Uno dopo l’altro, i passaggi a livello si alzano come per magia, scrive. La Roma è un treno ad alta velocità che salta tutte le stazioni intermedie, come si fermerebbe invece un Intercity (magari di fabbricazione portoghese, suggeriscono i maliziosi). Alla guida della locomotiva, lanciata in campionato verso la Champions e in Europa League verso i quarti, c’è lui: più che mai, Daniele De Rossi. Il vero Special One romanista, il vero genio della sfida col Brighton dell’alter ego De Zerbi, capace com’è di viaggiare in A con la media da scudetto di 2,6 punti a partita e in Europa con un analogo trend di 2,6 gol a gara: numeri ormai superiori per importanza al suo illustre predecessore in panchina, José Mourinho (1,5 punti e 1,7 reti).
Quant’è speciale DDR lo dicono innanzitutto i tifosi, ammaliati dal carisma del nuovo allenatore, barbuto e con i suoi occhi intrisi di furore agonistico. Ma lo dice soprattutto la contabilità da “10 e lode” di un percorso di 50 giorni rapido e convincente: in 10 gare solo una sconfitta con l’Inter.
Per nulla sopraffatto dalla potenziale grandezza della sua fama, De Rossi si è preso ormai la copertina puntando sul gioco e su una Roma versatile e coraggiosa, che gioca con 4-3-3 di base, ma che cambia spesso anche in partita: con il 4-2-3-1, il 3-5-2, il 5-4-1, il 4-1-4-1 o il 3-4-2-1.
Una conferma del calcio moderno di DDR, che impiega 5 giocatori in ogni situazione offensiva con una regolarità, un fraseggio e continue verticalizzazioni che non appartenevano alla squadra di Mou: i tre del tridente, la mezzala offensiva (Pellegrini) che spesso si alza quasi in posizione di trequarti e uno dei due terzini che si sovrappone e diventa un attaccante aggiunto: soprattutto Spinazzola a sinistra, che attraversa un ottimo momento di forma e sa fornire cross col contagiri.

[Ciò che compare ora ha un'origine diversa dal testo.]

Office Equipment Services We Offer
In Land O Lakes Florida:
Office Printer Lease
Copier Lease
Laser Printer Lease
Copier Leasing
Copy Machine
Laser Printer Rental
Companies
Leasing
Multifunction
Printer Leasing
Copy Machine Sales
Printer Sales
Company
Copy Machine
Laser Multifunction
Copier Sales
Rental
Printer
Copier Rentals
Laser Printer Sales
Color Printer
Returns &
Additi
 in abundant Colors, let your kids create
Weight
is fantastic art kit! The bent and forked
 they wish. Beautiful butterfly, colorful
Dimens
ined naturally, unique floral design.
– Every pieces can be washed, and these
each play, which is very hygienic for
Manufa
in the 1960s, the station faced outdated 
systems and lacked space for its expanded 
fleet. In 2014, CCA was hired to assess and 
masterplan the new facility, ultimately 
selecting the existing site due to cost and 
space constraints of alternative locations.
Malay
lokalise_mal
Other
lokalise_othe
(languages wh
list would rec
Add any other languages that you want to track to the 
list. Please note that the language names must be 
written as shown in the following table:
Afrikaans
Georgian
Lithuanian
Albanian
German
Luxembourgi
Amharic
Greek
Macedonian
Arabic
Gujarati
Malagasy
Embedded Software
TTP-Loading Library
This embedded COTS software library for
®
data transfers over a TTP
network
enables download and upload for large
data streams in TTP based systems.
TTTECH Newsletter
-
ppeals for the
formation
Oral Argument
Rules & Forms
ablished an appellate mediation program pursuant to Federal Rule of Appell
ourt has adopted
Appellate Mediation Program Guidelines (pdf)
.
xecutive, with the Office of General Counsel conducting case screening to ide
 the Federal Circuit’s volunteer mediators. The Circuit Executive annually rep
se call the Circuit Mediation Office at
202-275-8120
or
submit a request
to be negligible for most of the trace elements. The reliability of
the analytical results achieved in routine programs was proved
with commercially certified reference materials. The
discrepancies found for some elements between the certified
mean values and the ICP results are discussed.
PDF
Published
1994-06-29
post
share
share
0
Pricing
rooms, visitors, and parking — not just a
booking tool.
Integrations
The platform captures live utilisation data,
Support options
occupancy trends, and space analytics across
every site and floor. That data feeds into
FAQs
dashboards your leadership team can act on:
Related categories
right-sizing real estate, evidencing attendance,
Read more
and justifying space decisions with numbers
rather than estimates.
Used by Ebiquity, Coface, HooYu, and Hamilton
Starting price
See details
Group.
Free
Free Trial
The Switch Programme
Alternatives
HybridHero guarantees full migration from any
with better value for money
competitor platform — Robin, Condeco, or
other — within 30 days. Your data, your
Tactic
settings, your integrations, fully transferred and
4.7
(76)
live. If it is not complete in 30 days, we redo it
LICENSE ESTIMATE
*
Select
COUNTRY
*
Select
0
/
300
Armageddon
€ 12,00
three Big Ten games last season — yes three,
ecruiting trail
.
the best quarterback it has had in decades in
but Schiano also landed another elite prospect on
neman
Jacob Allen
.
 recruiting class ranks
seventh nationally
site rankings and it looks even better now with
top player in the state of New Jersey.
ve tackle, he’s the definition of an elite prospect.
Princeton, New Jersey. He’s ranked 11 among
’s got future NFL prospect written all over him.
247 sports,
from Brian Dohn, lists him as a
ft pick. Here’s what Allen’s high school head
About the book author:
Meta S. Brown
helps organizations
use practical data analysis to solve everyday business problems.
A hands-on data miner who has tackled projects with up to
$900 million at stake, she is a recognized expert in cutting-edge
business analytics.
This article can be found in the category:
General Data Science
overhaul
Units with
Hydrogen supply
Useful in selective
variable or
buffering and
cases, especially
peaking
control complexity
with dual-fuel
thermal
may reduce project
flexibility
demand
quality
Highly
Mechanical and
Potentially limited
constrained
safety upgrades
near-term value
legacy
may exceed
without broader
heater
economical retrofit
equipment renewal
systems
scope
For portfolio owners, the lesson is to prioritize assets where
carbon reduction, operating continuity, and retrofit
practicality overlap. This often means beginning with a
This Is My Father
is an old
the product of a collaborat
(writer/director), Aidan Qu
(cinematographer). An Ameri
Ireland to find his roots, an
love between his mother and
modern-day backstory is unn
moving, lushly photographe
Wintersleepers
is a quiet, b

Ma è non solo la fase offensiva il valore aggiunto di questa Roma. Tutti hanno compiti difensivi, compresi Dybala e Lukaku. Che rincorrono i portatori di palla anche nei minuti finali, quando la stanchezza si fa sentire. E non sarà difficile, anche per i più distratti, trarre a questo punto la morale: che una squadra è veramente tale solo se è completa; che il talento non è un salvacondotto che esenta dal sacrificio e che nel calcio moderno di DDR sei perdente se non fai entrambe le fasi.

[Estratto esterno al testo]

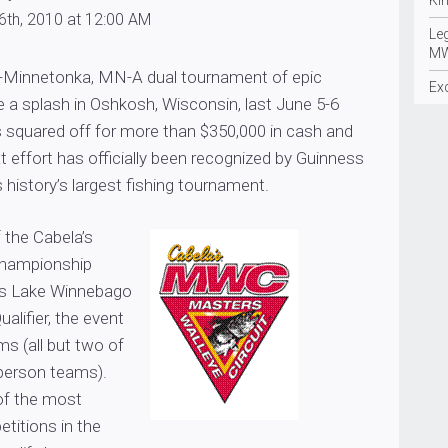
Ki
6th, 2010 at 12:00 AM
Le
MW
-Minnetonka, MN-A dual tournament of epic
Ex
 a splash in Oshkosh, Wisconsin, last June 5-6
 squared off for more than $350,000 in cash and
at effort has officially been recognized by Guinness
history’s largest fishing tournament.
 the Cabela’s
hampionship
s Lake Winnebago
ualifier, the event
s (all but two of
person teams).
of the most
titions in the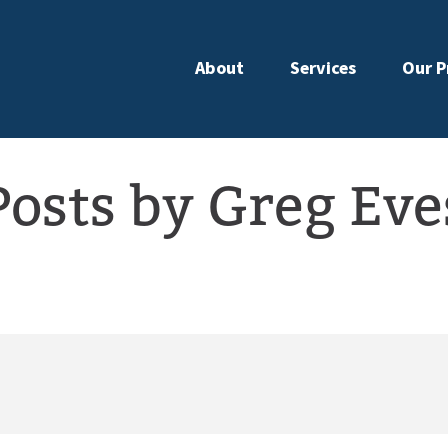
About
Services
Our P
Posts by Greg Eve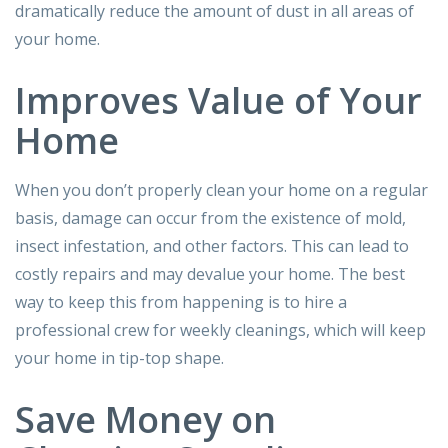
dramatically reduce the amount of dust in all areas of
your home.
Improves Value of Your
Home
When you don’t properly clean your home on a regular
basis, damage can occur from the existence of mold,
insect infestation, and other factors. This can lead to
costly repairs and may devalue your home. The best
way to keep this from happening is to hire a
professional crew for weekly cleanings, which will keep
your home in tip-top shape.
Save Money on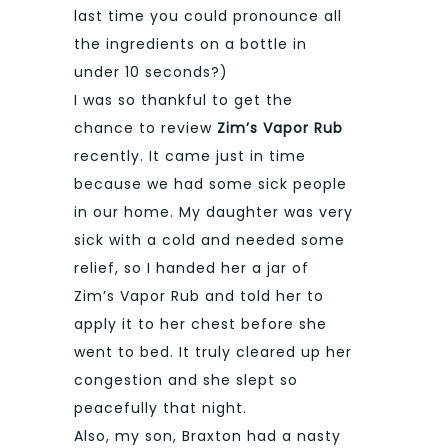
last time you could pronounce all
the ingredients on a bottle in
under 10 seconds?)
I was so thankful to get the
chance to review
Zim’s Vapor Rub
recently. It came just in time
because we had some sick people
in our home. My daughter was very
sick with a cold and needed some
relief, so I handed her a jar of
Zim’s Vapor Rub and told her to
apply it to her chest before she
went to bed. It truly cleared up her
congestion and she slept so
peacefully that night.
Also, my son, Braxton had a nasty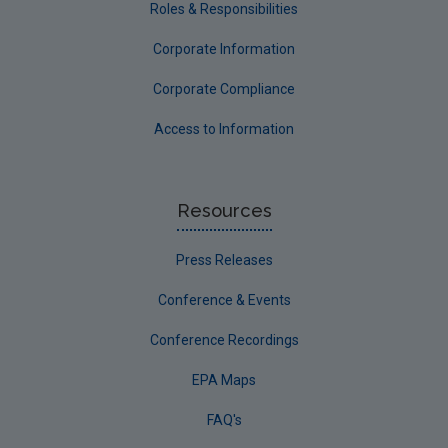
Roles & Responsibilities
Corporate Information
Corporate Compliance
Access to Information
Resources
Press Releases
Conference & Events
Conference Recordings
EPA Maps
FAQ's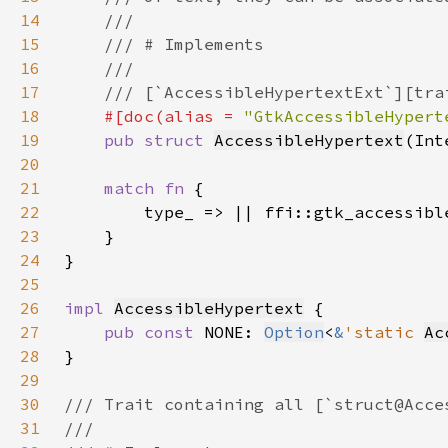
14
15
16
17
18
#[doc(alias = 
"GtkAccessibleHypert
19
pub struct 
AccessibleHypertext
(Int
20
21
match fn 
22
23
24
25
26
impl 
AccessibleHypertext
27
pub const 
NONE: 
Option
<
&
'static 
Ac
28
29
30
31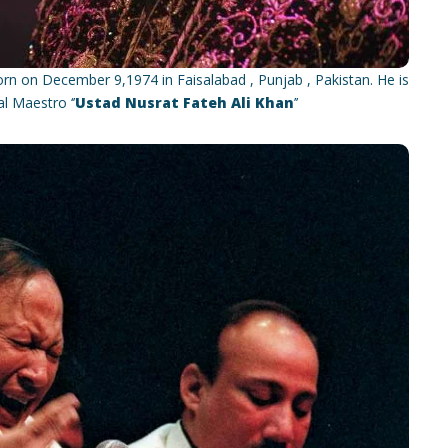
n on December 9,1974 in Faisalabad , Punjab , Pakistan. He is
 Maestro ‘’
Ustad Nusrat Fateh Ali Khan
’’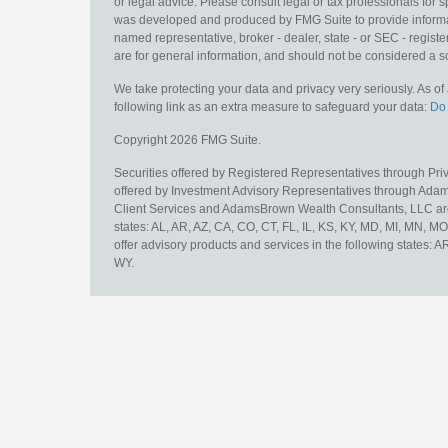
or legal advice. Please consult legal or tax professionals for s
was developed and produced by FMG Suite to provide information
named representative, broker - dealer, state - or SEC - regis
are for general information, and should not be considered a sol
We take protecting your data and privacy very seriously. As o
following link as an extra measure to safeguard your data:
Do 
Copyright 2026 FMG Suite.
Securities offered by Registered Representatives through Pr
offered by Investment Advisory Representatives through Adam
Client Services and AdamsBrown Wealth Consultants, LLC are un
states: AL, AR, AZ, CA, CO, CT, FL, IL, KS, KY, MD, MI, MN, 
offer advisory products and services in the following states: 
WY.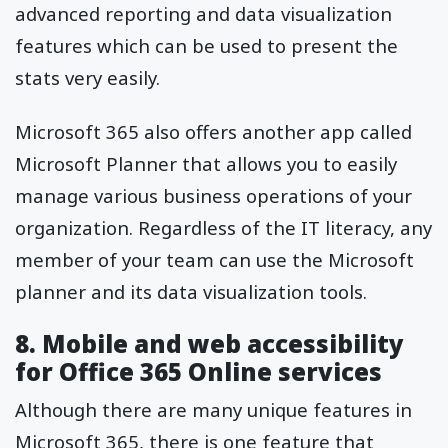
advanced reporting and data visualization
features which can be used to present the
stats very easily.
Microsoft 365 also offers another app called
Microsoft Planner that allows you to easily
manage various business operations of your
organization. Regardless of the IT literacy, any
member of your team can use the Microsoft
planner and its data visualization tools.
8. Mobile and web accessibility
for Office 365 Online services
Although there are many unique features in
Microsoft 365, there is one feature that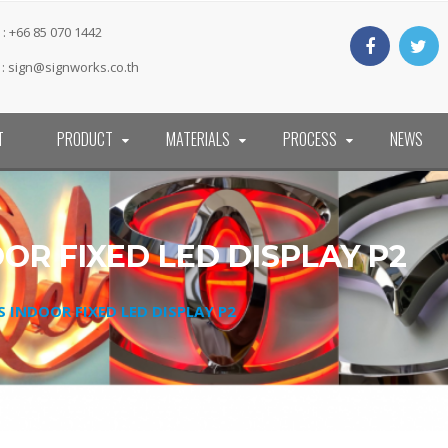
: +66 85 070 1442
 :
sign@signworks.co.th
T
PRODUCT
MATERIALS
PROCESS
NEWS
OOR FIXED LED DISPLAY P2
ES INDOOR FIXED LED DISPLAY P2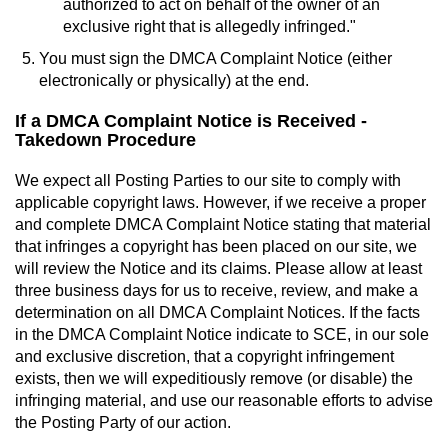
authorized to act on behalf of the owner of an
exclusive right that is allegedly infringed."
You must sign the DMCA Complaint Notice (either
electronically or physically) at the end.
If a DMCA Complaint Notice is Received -
Takedown Procedure
We expect all Posting Parties to our site to comply with
applicable copyright laws. However, if we receive a proper
and complete DMCA Complaint Notice stating that material
that infringes a copyright has been placed on our site, we
will review the Notice and its claims. Please allow at least
three business days for us to receive, review, and make a
determination on all DMCA Complaint Notices. If the facts
in the DMCA Complaint Notice indicate to SCE, in our sole
and exclusive discretion, that a copyright infringement
exists, then we will expeditiously remove (or disable) the
infringing material, and use our reasonable efforts to advise
the Posting Party of our action.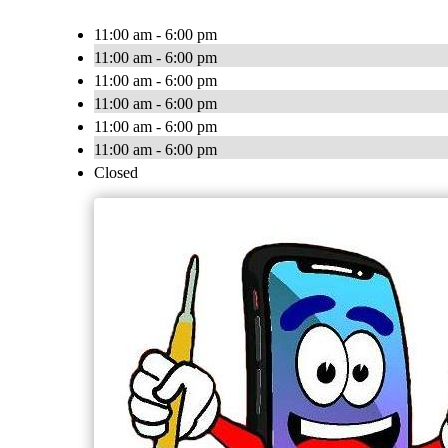
11:00 am - 6:00 pm
11:00 am - 6:00 pm
11:00 am - 6:00 pm
11:00 am - 6:00 pm
11:00 am - 6:00 pm
11:00 am - 6:00 pm
Closed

E su quel treno dei desideri in corsa, peraltro, sono saliti tutti. Chi era già a bordo, come i Paredes (migliore in campo col Brighton), gli El Shaarawy e i Pellegrini, è diventato preponderante e ha aumentato il proprio valore di mercato. Chi è salito in seguito ha trovato dopo Mou una redenzione calcistica inattesa, basti pensare a Svilar, diventato portiere di livello internazionale, e a Celik.